The documentation required in different EMA applications are:
- Having conceptual similarities between cocrystals and salts are there, so similar principles for documentation should be applied.
- All quality-related information should normally be provided in part 3.2.S of the dossier. This includes general information, as well as information regarding the manufacture, characterization, and control of the drug substance, reference standards or materials, container-closure system and stability. If desired, and if the prerequisites mentioned in section 3.1.5 are met, the applicant may employ the ASMF procedure.
- The pharmaceutical acceptability of coformers must be addressed. In line with ICH Q11, commonly available chemicals employed as coformers in the cocrystal manufacture would be considered as reagents. However, for more complex or novel coformers, details of the manufacture, characterization and controls, with cross references to supporting safety data should be provided for them, according to the drug substance format. In these cases, the applicant is encouraged to seek scientific advice on the classification of the coformer from the EMA or national competent authorities prior to submission.

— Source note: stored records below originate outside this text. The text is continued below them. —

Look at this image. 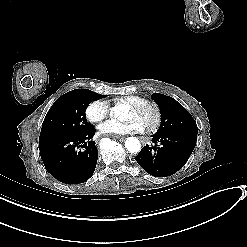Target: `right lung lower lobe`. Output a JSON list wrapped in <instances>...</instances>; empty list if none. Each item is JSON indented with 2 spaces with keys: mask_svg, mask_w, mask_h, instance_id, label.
I'll use <instances>...</instances> for the list:
<instances>
[{
  "mask_svg": "<svg viewBox=\"0 0 247 247\" xmlns=\"http://www.w3.org/2000/svg\"><path fill=\"white\" fill-rule=\"evenodd\" d=\"M96 130L77 135H62L39 141L40 155L46 170L66 184L87 181L95 171L98 152L91 141ZM79 148H85L84 151Z\"/></svg>",
  "mask_w": 247,
  "mask_h": 247,
  "instance_id": "1",
  "label": "right lung lower lobe"
}]
</instances>
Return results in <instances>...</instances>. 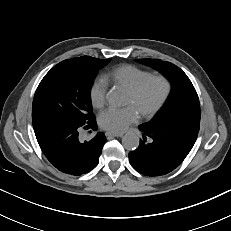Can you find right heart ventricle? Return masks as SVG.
Here are the masks:
<instances>
[{
	"mask_svg": "<svg viewBox=\"0 0 231 231\" xmlns=\"http://www.w3.org/2000/svg\"><path fill=\"white\" fill-rule=\"evenodd\" d=\"M151 73L134 65H122L106 75V79L115 85L129 90Z\"/></svg>",
	"mask_w": 231,
	"mask_h": 231,
	"instance_id": "right-heart-ventricle-1",
	"label": "right heart ventricle"
}]
</instances>
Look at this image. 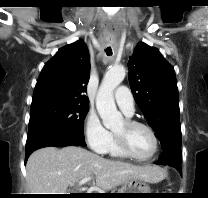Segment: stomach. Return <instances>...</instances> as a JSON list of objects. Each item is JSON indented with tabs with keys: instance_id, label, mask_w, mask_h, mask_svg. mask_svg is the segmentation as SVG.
<instances>
[{
	"instance_id": "0dacf381",
	"label": "stomach",
	"mask_w": 208,
	"mask_h": 198,
	"mask_svg": "<svg viewBox=\"0 0 208 198\" xmlns=\"http://www.w3.org/2000/svg\"><path fill=\"white\" fill-rule=\"evenodd\" d=\"M122 197L125 198H145L146 194H133V193H151L150 187L145 181L139 179H132L123 184L118 191Z\"/></svg>"
}]
</instances>
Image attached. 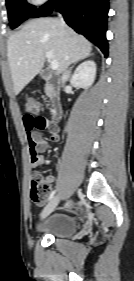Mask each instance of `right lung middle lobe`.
Segmentation results:
<instances>
[{"instance_id":"obj_1","label":"right lung middle lobe","mask_w":134,"mask_h":281,"mask_svg":"<svg viewBox=\"0 0 134 281\" xmlns=\"http://www.w3.org/2000/svg\"><path fill=\"white\" fill-rule=\"evenodd\" d=\"M8 17L12 28H16L35 11V6L25 0H6Z\"/></svg>"}]
</instances>
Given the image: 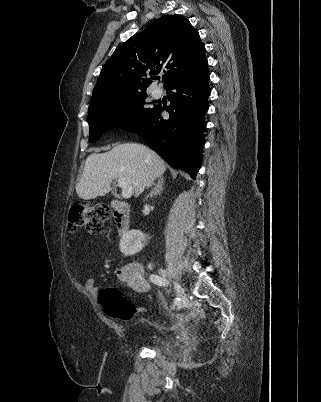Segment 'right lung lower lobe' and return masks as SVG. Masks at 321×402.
I'll list each match as a JSON object with an SVG mask.
<instances>
[{
  "label": "right lung lower lobe",
  "instance_id": "1",
  "mask_svg": "<svg viewBox=\"0 0 321 402\" xmlns=\"http://www.w3.org/2000/svg\"><path fill=\"white\" fill-rule=\"evenodd\" d=\"M209 77L205 65L176 78L165 87L171 102L166 108L168 119L161 116L164 108L157 106L138 123L123 128L146 139L171 167L186 171L193 179L202 159L204 114L211 92Z\"/></svg>",
  "mask_w": 321,
  "mask_h": 402
}]
</instances>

- If a cocrystal is claimed, and to rule out the possibility of the formation of a purely physical mixture of two or more crystalline compounds, the formation of a cocrystal should be unambiguously demonstrated by means of adequate analytical techniques. Results from more than one technique and an orthogonal approach may be necessary.
- The (solid state) form of the active substance should be discussed in Module 3.2.P in relation to its fate during manufacture of the drug product. Where relevant for product performance, the preservation of integrity of the cocrystal should be evaluated and if appropriate experimentally confirmed.